August 16, 2012 18:21 IST

According to a senior source, dealing with internal security in the Union government, the Mumbai violence on August 11 was pre-planned.

According to the source, "There is a background to it. The Islamic Ummah (fraternity) all over the world is deeply disturbed by what's happening in Syria and Lebanon. They are trying to provoke Muslims in and around our region."

Two people died at Mumbai's Azad Maidan during the protests over the violence in Assam and Myanmar.

It turned violent as the small section of crowd, who had lathis and arms, attacked policemen and media and set on fire police and other vehicles.

They were demanding more governmental and media attention to the persecution of Muslims in Myanmar and Assam. This has surprised many security experts who think that the issue of Muslims in Assam and their ethnic clashes with the Bodos can't be equated with the plight of Rohingya Muslims of Myanmar.

The intelligence community at the top level has come to conclusion that not just in Mumbai, conspirators are trying to highlight the troubles of Muslims in Assam and Myanmar on the streets. They want to create trouble simultaneously in Uttar Pradesh and other states.

The senior source claimed that Maharashtra government was alerted well in advance about some groups who would like to create tension in society.

The source, speaking off the record, said the Indian government's policy in Myanmar is very clear. The Muslims there are facing persecution since the early 1980s.
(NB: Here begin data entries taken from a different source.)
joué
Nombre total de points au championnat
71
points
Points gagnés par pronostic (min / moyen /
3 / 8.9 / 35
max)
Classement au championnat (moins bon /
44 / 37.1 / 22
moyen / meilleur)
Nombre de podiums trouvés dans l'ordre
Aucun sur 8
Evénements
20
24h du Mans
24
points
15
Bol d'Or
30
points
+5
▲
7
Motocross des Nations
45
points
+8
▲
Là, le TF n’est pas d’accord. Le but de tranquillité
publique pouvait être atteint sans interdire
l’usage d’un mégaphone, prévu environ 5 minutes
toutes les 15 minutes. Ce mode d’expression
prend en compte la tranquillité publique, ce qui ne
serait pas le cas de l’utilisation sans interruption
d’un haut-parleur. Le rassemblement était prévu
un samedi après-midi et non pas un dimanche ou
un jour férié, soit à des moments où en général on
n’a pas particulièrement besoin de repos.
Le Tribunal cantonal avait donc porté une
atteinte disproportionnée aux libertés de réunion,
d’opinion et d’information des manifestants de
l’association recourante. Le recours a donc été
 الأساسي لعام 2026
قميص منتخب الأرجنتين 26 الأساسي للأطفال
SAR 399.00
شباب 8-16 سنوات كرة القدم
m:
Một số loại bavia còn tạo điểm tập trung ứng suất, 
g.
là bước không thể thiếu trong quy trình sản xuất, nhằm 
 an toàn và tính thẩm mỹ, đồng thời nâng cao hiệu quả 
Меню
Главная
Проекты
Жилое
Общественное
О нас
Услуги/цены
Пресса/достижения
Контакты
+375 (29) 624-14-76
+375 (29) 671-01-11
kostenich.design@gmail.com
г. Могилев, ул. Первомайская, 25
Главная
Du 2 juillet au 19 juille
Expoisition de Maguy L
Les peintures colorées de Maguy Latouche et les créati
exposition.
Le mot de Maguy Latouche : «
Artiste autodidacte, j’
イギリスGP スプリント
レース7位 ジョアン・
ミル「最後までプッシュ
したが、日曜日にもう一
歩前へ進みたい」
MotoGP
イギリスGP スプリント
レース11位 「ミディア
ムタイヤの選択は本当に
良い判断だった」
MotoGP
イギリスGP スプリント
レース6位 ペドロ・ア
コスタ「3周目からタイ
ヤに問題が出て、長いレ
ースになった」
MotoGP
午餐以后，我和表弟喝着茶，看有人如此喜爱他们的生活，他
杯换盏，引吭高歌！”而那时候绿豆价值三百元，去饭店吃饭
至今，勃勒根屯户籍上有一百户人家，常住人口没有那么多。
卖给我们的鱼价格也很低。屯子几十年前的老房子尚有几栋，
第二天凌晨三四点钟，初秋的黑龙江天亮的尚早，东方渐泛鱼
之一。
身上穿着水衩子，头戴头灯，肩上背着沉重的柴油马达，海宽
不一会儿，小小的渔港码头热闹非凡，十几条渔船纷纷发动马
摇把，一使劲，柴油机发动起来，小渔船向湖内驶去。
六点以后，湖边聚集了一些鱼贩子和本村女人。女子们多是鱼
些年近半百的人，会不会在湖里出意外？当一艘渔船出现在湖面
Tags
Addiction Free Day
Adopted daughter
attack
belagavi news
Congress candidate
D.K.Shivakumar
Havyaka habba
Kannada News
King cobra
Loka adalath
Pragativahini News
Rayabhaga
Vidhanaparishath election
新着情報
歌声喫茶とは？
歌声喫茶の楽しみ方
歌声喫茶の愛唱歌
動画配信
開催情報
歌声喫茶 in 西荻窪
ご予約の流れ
Many of them have migrated to Bangladesh and are living in camps. But since the last few years Bangladesh is not allowing their entry.

This has created tremendous pressure in the north-east region where the Rohingyas from Myanmar want to infiltrate. The government of India cannot be party to the tussle between Bangladesh and Myanmar when the north-east is reeling under ethnic sensitivities for different reasons.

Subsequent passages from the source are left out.